Humans are “hard wired” to send and receive messages face-to-face, yet nobody really teaches us how to do this type of communication well. They teach us other stuff, like declining verbs and using punctuation, saying “please” and “thank you,” and not talking with food in our mouths. Sometimes they teach us to converse in foreign languages, in classes with names like “French Conversation.” But who receives formal lessons in how to conduct meaningful conversation in our own language?

Conversation is something the world just expects us to know. Not studied, not measured, and not well-understood, face-to-face communication is something that, if not quite an unconscious act, seldom receives much thought.

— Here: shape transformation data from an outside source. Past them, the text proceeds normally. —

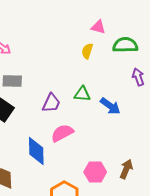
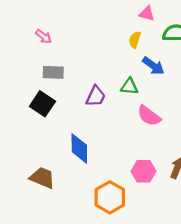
blue arrow: (110, 106) -> (153, 66), moved
pink semicircle: (62, 133) -> (149, 116), moved, turned -115

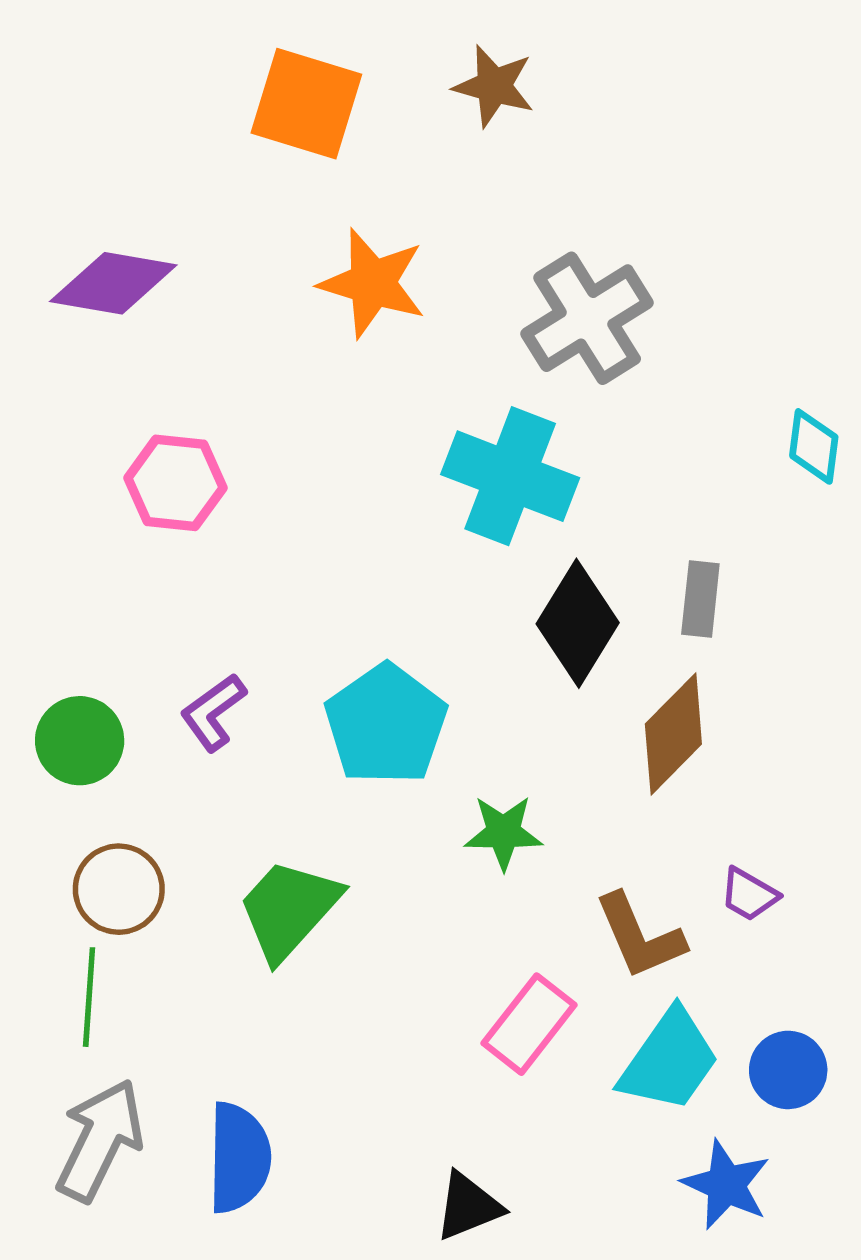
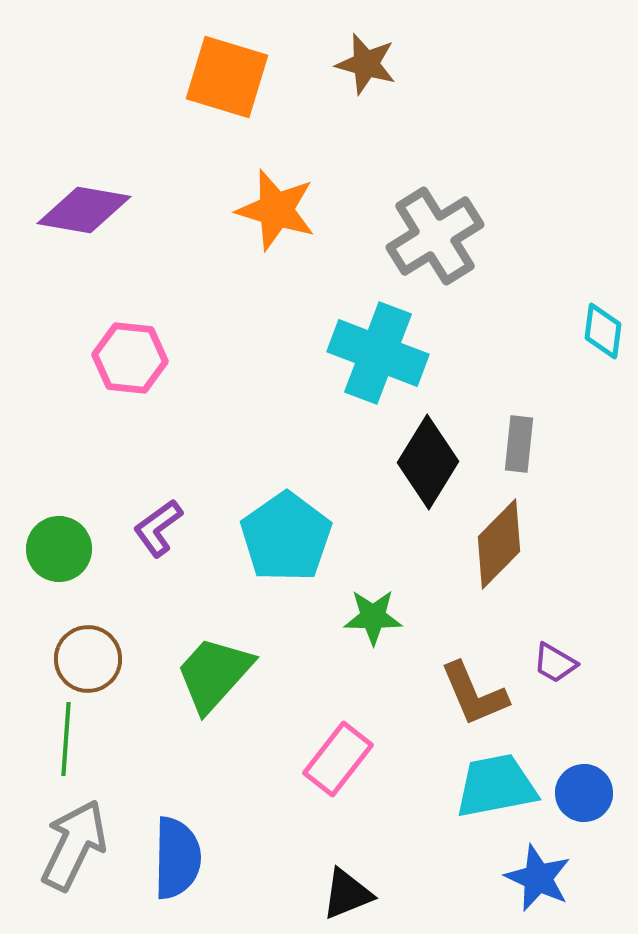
pink rectangle: (529, 1024) -> (338, 759), moved
cyan trapezoid: (669, 1061) -> (496, 786), turned -136

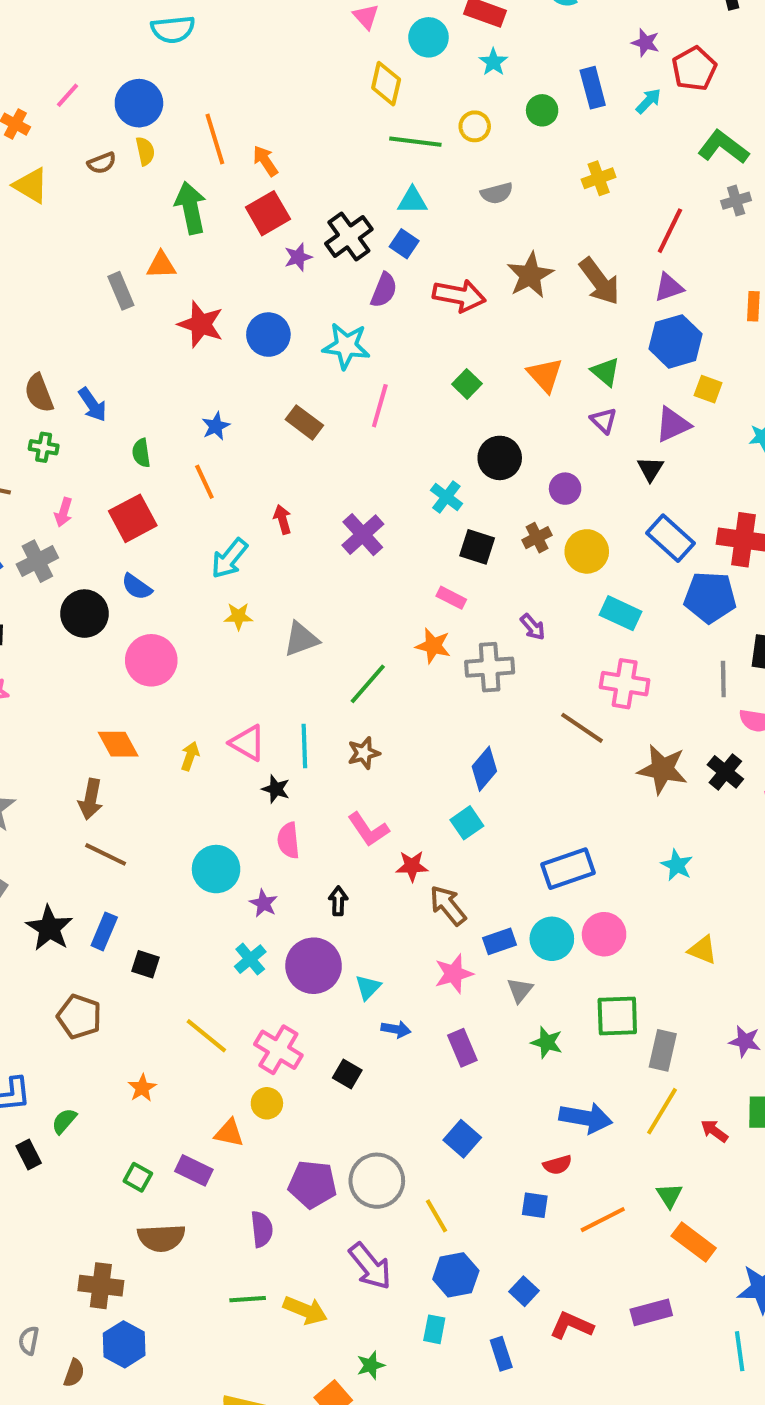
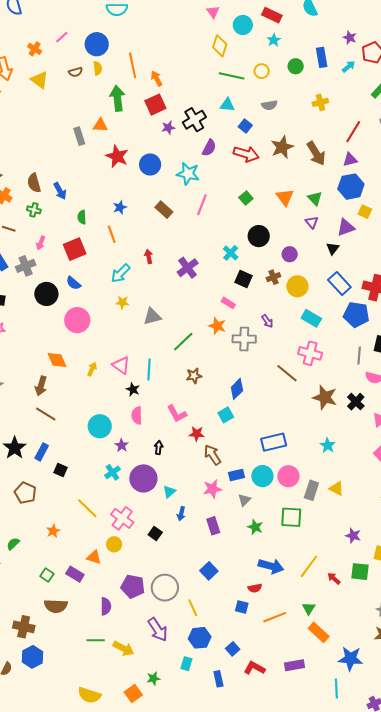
blue square: (404, 244) -> (245, 126), moved
brown star: (364, 753) -> (194, 376), moved
blue arrow: (396, 1029) -> (181, 514), turned 88
gray rectangle: (663, 1050) -> (311, 490), moved

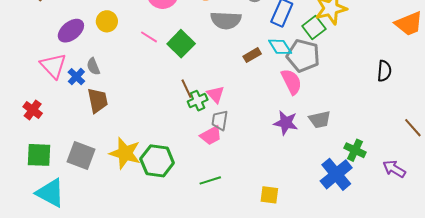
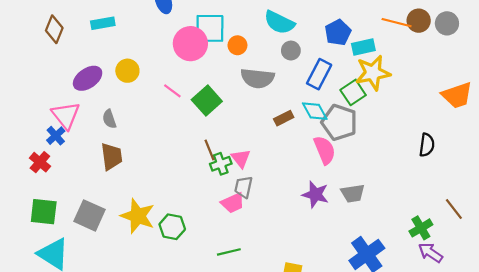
blue cross: (76, 77) -> (56, 136), moved
green cross: (355, 150) -> (421, 228), moved, turned 30
green hexagon: (157, 161) -> (172, 227), size x0.7

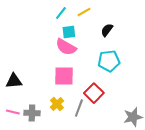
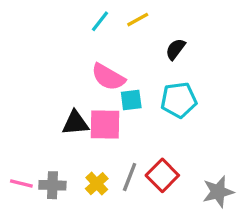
cyan square: (69, 32) -> (131, 100), moved
black triangle: (14, 81) -> (75, 123), moved
red square: (94, 93) -> (162, 175), moved
yellow cross: (57, 104) -> (97, 184), moved

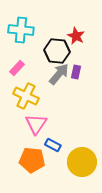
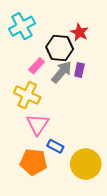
cyan cross: (21, 30) -> (22, 26), turned -35
pink rectangle: (17, 68) -> (37, 66), moved

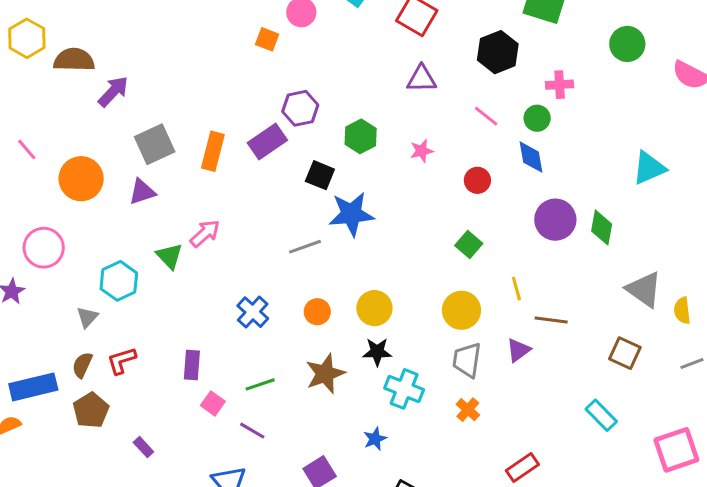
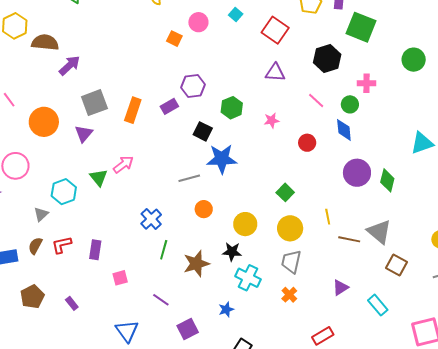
purple rectangle: (267, 141) -> (169, 106), size x0.7
purple triangle: (142, 192) -> (84, 134), turned -36
green square: (469, 245) -> (285, 192), moved
gray triangle: (644, 289) -> (379, 232), moved
yellow circle: (374, 308) -> (245, 224), moved
orange circle: (317, 312) -> (204, 209), moved
purple triangle: (518, 350) -> (340, 288), moved
purple rectangle: (192, 365) -> (95, 250), moved
green line: (260, 384) -> (164, 250), moved, turned -60
pink square: (213, 403) -> (120, 278), turned 35
brown pentagon: (91, 410) -> (32, 297), moved
purple line: (252, 431) -> (161, 300), moved

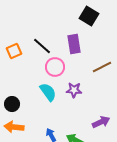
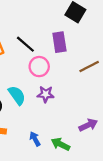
purple star: (74, 90) -> (46, 94), moved
cyan semicircle: (48, 92) -> (17, 95), moved

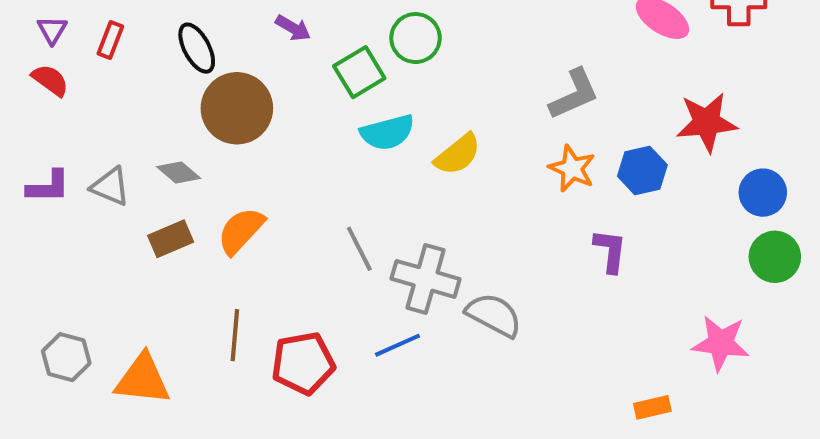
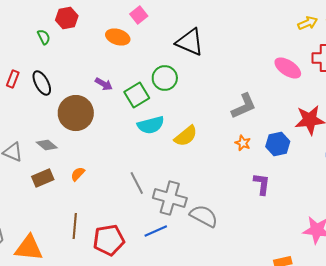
purple arrow: (293, 28) -> (104, 84), moved
black ellipse: (197, 48) -> (42, 83), moved
orange star: (572, 168) -> (243, 143), size x0.7
orange semicircle: (241, 231) -> (78, 174), size x0.6

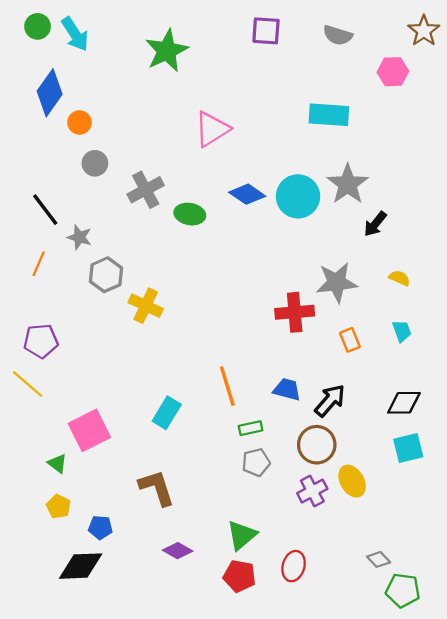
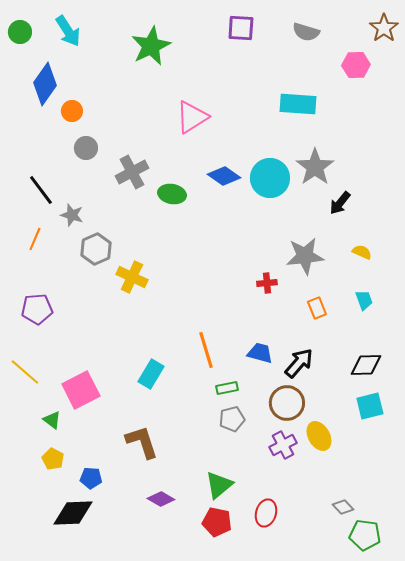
green circle: (38, 26) -> (20, 32), moved
red cross: (295, 312) -> (267, 283), size x0.6
yellow line: (28, 384) -> (25, 372), moved

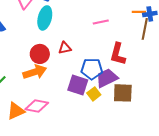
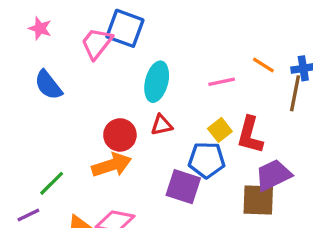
orange line: (139, 12) -> (263, 65), moved, turned 32
cyan ellipse: (45, 18) -> (157, 82), moved
purple trapezoid: (107, 78) -> (273, 175), moved
yellow square: (94, 94) -> (220, 130), moved

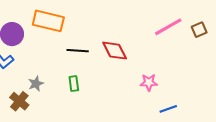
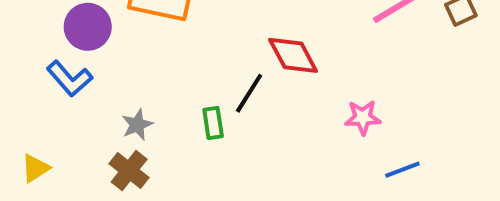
black line: (78, 51) -> (249, 93), moved, turned -60
brown cross: (19, 101) -> (129, 171), moved

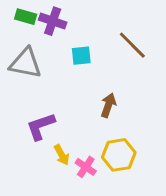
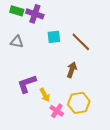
brown line: (132, 45) -> (81, 42), moved
gray triangle: (26, 63) -> (17, 42), size x0.6
yellow arrow: (62, 155) -> (45, 95), moved

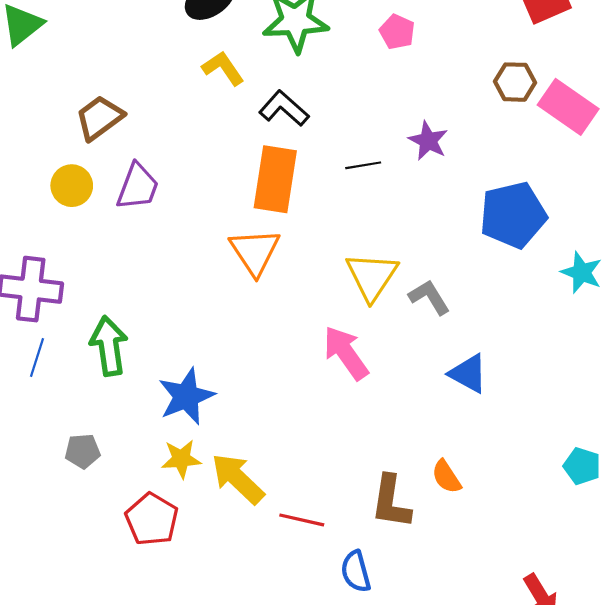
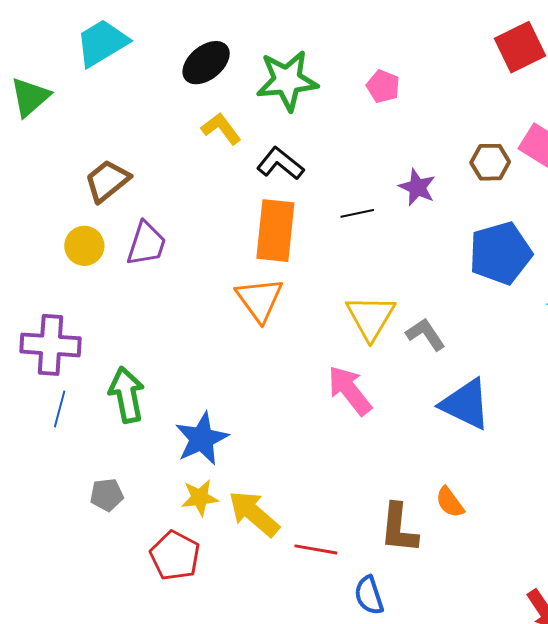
brown hexagon: (515, 82) -> (490, 162), moved
blue triangle: (468, 374) -> (466, 404), size x1.4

What would happen if everyone gave conscious consideration to their face-to-face communication? The results could be very beneficial to us, as individuals, and to the world.

Making a shift to conscious communication is something we can do that improves both work and life. Are you willing to try it?

Today’s homework: Be aware of your communication. You don’t really have to do anything differently (though this may happen as you become aware).  Be aware of how you communicate and how that communication is received. Log it in your journal, if you’re so inclined.

We can start the conscious communication revolution just by paying attention. How cool is that?